The Post interviewed the usual "experts" for reactions to the research. "We have a highly sexualized culture that glamorizes sex," said Valerie Huber of the National Abstinence Education Association. Well now, there's an understatement!
Look no further than the pages of the Washington Post itself. It features an almost-daily ad on Page Two that touts "Sex for Life" and features imagery of a man and woman with come hither looks. She dangles her bra over his shoulder. Recently, The Post saw fit (as did the New York Times and I'm sure many other "family" newspapers) to publish an obituary for that great cultural icon Jerry Gerard, whose contribution to the world was pornography like "Deep Throat" and "The Devil in Miss Jones." I don't know about you, but I could have let him meet his Maker unheralded. Publishing an obit for a pornographer (remember when that was a dirty word?) is part of the general mainstreaming of pornography. You can order it at most hotels now. And so can your kids if they are in a separate room and you are not very careful.

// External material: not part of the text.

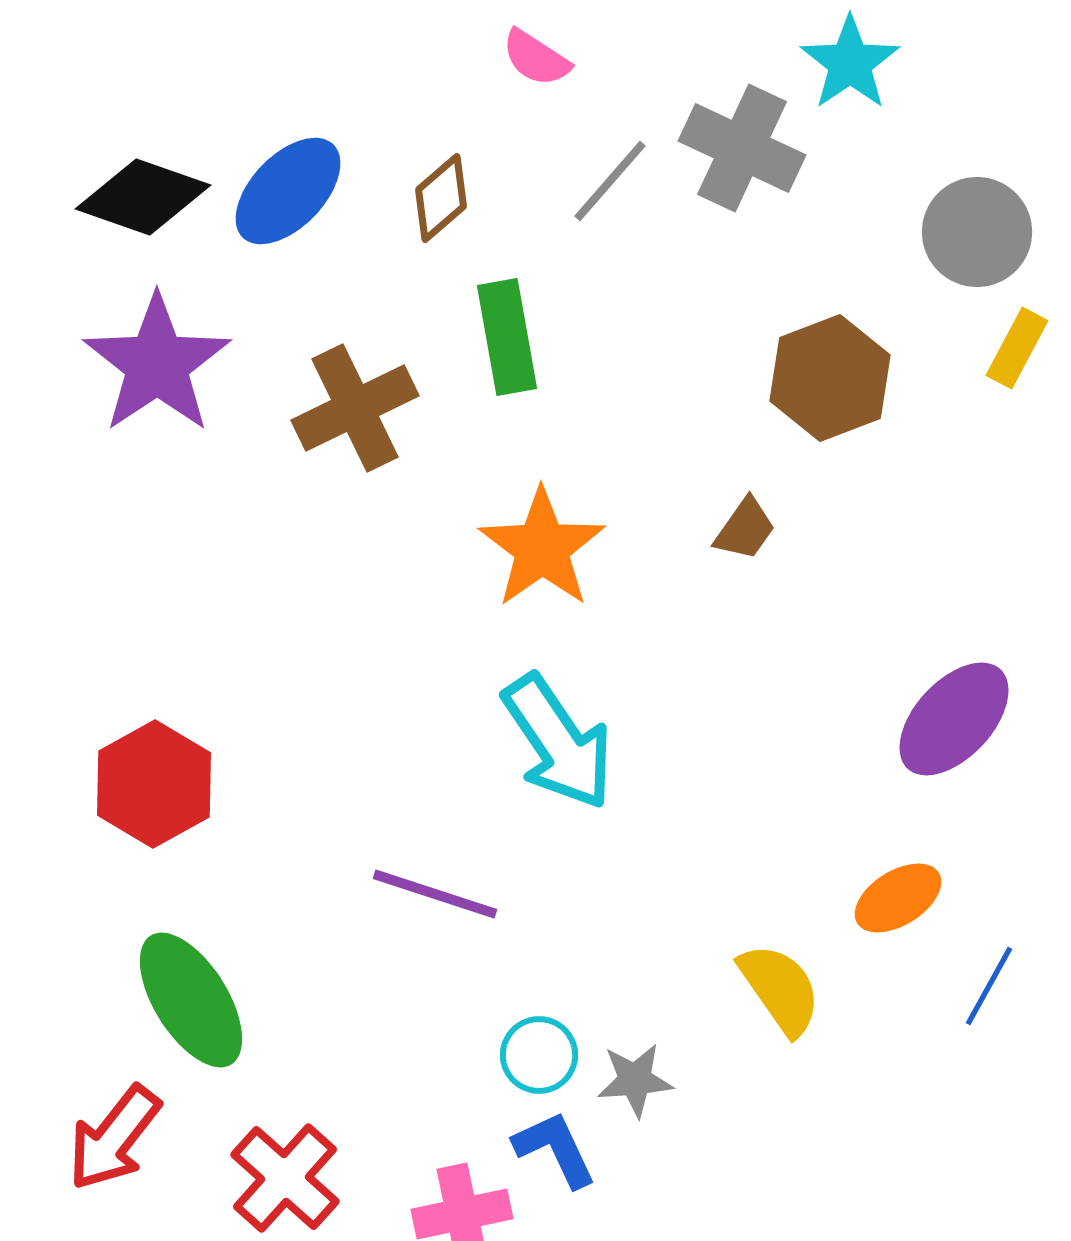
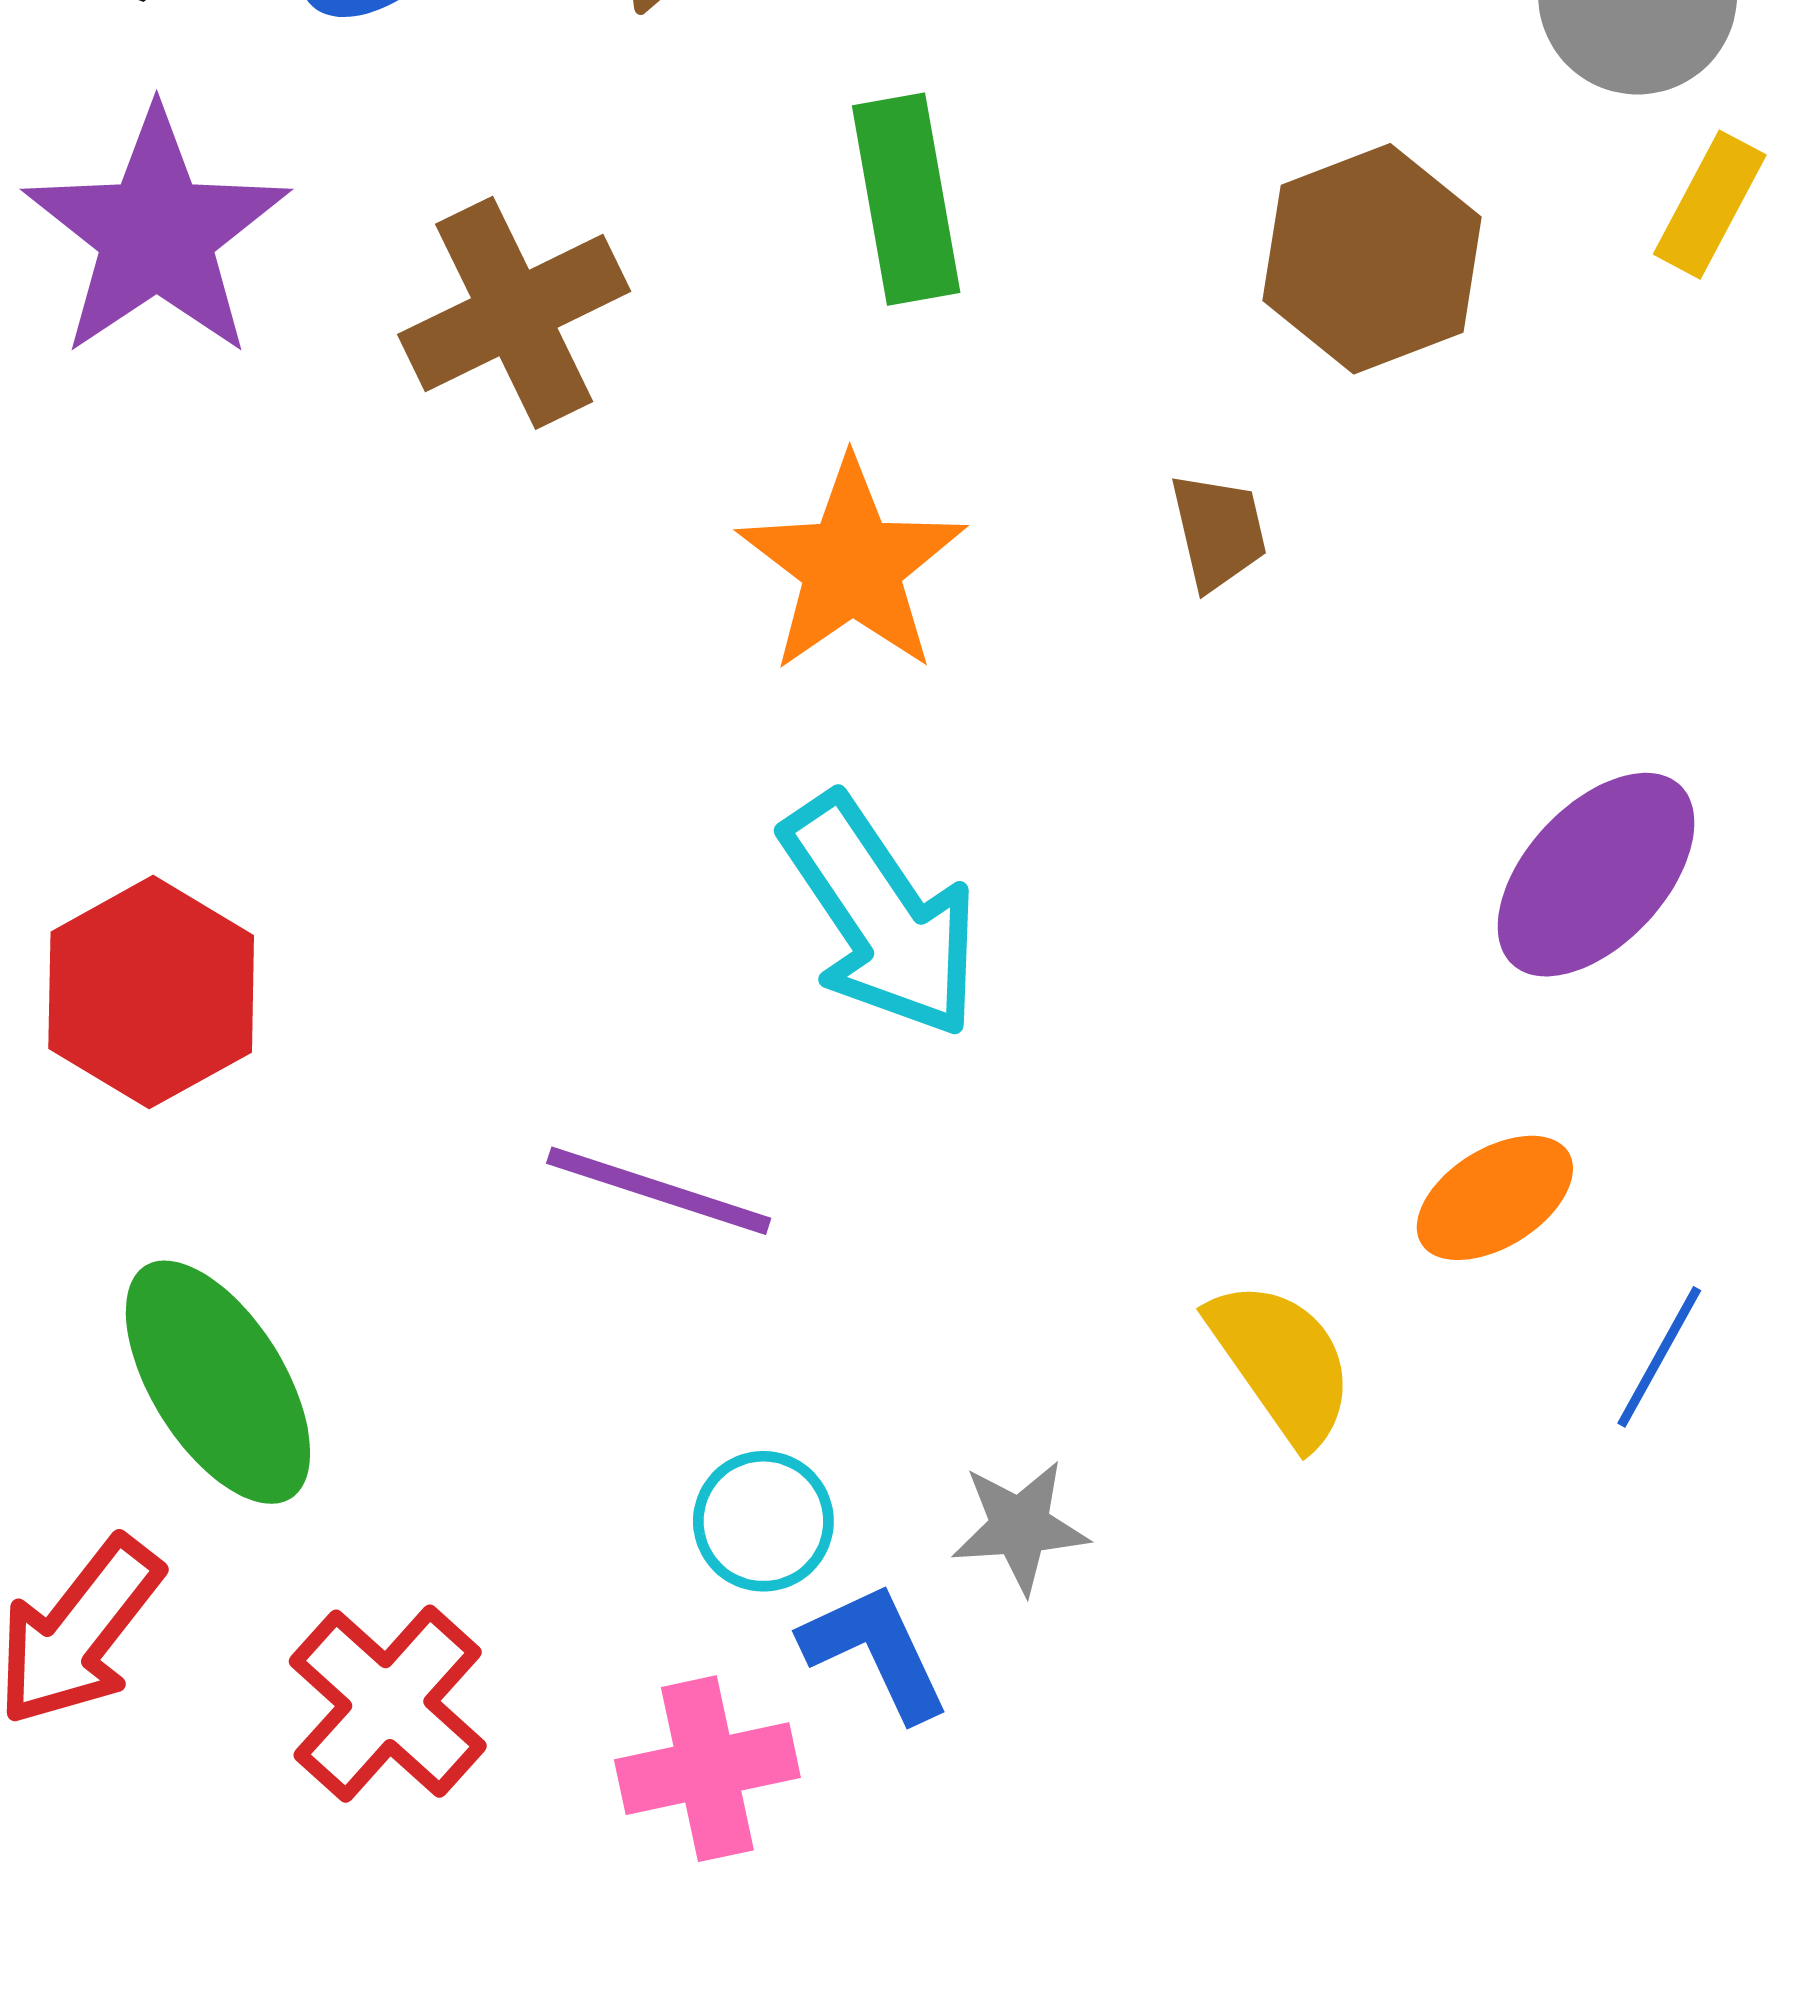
green rectangle: (507, 337) -> (906, 199), moved
brown trapezoid: (745, 529) -> (1219, 531), turned -48
cyan circle: (539, 1055) -> (763, 1521), moved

Sometimes the Playboy channel is offered without the necessity to order it by phone. Isn't that grand for the kids who are in the adjoining room to mom and dad?
This sort of thing is not limited to liberal outlets, of course. We have XM radio in our car. The commercials that run on the Fox News channel seem to be about 50 percent for Viagra and other "performance enhancing" drugs. Aside from explicitly Christian and other religious entertainment (which is overly goody two shoes for my taste), inappropriate sexual content is everywhere in music and music videos, in magazines (have you been to a supermarket checkout lately?), in video games, in movies, and on television.
Television is our national teacher. American children spend more time in front of the TV screen (an average of four hours daily) than at any other non-school waking activity. The Parents Television Council has reported that in 2005, "Desperate Housewives" was the most popular broadcast TV show among kids aged 9-12. Bill Cosby is so right: It's so easy to use sex and profanity to get a laugh. How much more difficult to strive for genuine wit.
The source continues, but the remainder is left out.